Ly's franchise model differs somewhat from the Western model. Most Western franchises are based on a simple contract between the franchisor and the franchisee. While the franchise giver collects franchise fees from the franchise taker, the latter usually fully owns and manages the franchise. But Ly is involved in all franchised restaurants as a co-investor, retaining at least a 30 percent stake in each individual outlet. "By introducing the joint venture concept, we can reduce franchisees' concerns about conflicts between ownership and management rights. As a major shareholder I can also supervise the franchisee," Ly points out.
Ly also came up with Pho24's unique franchising system in a bid to accommodate Vietnam's somewhat peculiar business environment.

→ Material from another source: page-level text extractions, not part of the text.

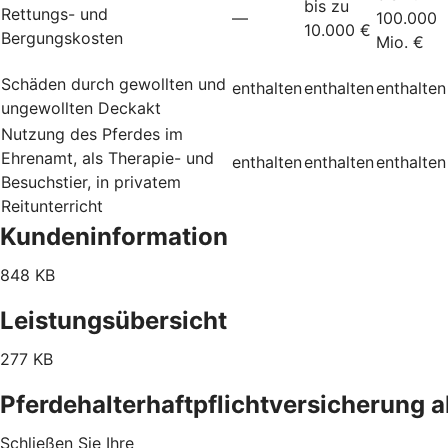
bis zu
Rettungs- und
—
100.000
10.000 €
Bergungskosten
Mio. €
Schäden durch gewollten und
enthalten
enthalten
enthalten
ungewollten Deckakt
Nutzung des Pferdes im
Ehrenamt, als Therapie- und
enthalten
enthalten
enthalten
Besuchstier, in privatem
Reitunterricht
Kundeninformation
848 KB
Leistungsübersicht
277 KB
Pferdehalterhaftpflichtversicherung 
Schließen Sie Ihre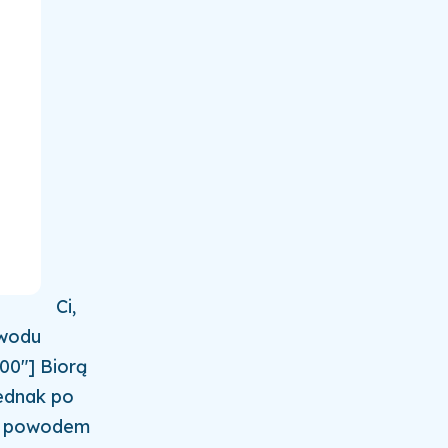
Ci,
owodu
00"] Biorą
Jednak po
ym powodem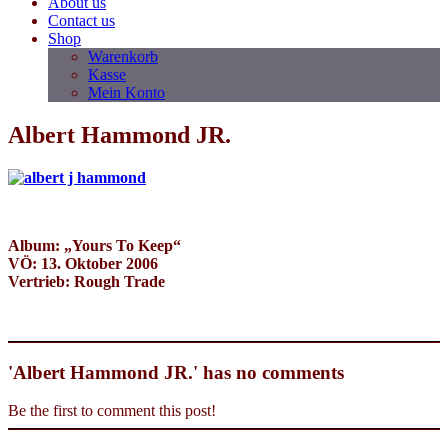
About us
Contact us
Shop
Warenkorb
Kasse
Mein Konto
Albert Hammond JR.
Album: „Yours To Keep“
VÖ: 13. Oktober 2006
Vertrieb: Rough Trade
'Albert Hammond JR.' has no comments
Be the first to comment this post!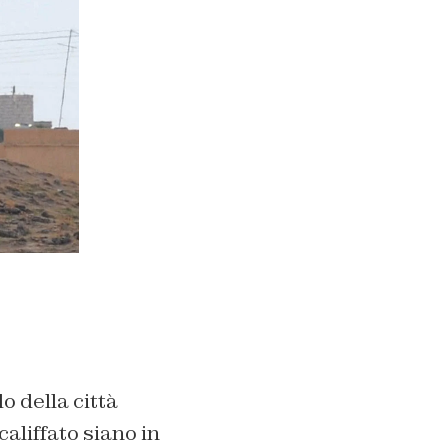
o della città
califfato siano in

Today, Ly also lectures at his alma mater and in the EMBA program of Asia University in central Taiwan, offering advice to other franchisors on market entry into Vietnam.
Ly also knows how to exploit the selling points of light Vietnamese cuisine. The Pho24 menus in South Korea, Australia and other overseas locations feature a table that compares the nutrition and calorie content of Vietnamese noodle soup with typical fast food items such as hamburgers and pizza.
"In developed markets where exotic food is ubiquitous, Vietnamese pho doesn't stand out. What I want to highlight is that pho is much lower in calorie content and high in nutritional value than fast food, to get in on the popularity of healthy living and eating," Ly says. While Ly is currently focused on expanding sales points in Asia, for some time he has also been preparing his next step – formal entry into the American and Greater China markets.
Mindful of the dramatic changes during his childhood when the family's privileged affluent life ended over night, Ly does not dare to rest on his laurels. He is an active participant in conferences, forums and seminars on the franchise restaurant industry. And he still uses every free minute to jot down notes in his indispensable notebook. "Consumer trends are changing too quickly. If you let your attention slip for an instant, if you stop learning, then you're going to be eliminated," Ly declares.
Translated from the Chinese by Susanne Ganz
Ly Qui Trung
Born in 1966 in Saigon
Education: Master’s degree in hospitality management and honorary doctorate in business administration from Griffith University, Australia.
Business achievements: Founded Nam An Group. Based on internal estimates, global annual revenue of US$10 to US$12 million. Not publicly traded.
Subsidiary Pho24 noodle soup chain is the largest chain restaurant in Vietnam. Nam An Group also acts as general distributor for foreign food brands such as Australian franchise Gloria Jean’s Coffees, Canadian frozen yogurt vendor Yogen Fruz and Singaporean bakery chain Bread Talk. The Group wholly owns a dozen restaurant chains in Vietnam, including Maxim Nam An gourmet restaurants and Cafe Terrace bistros.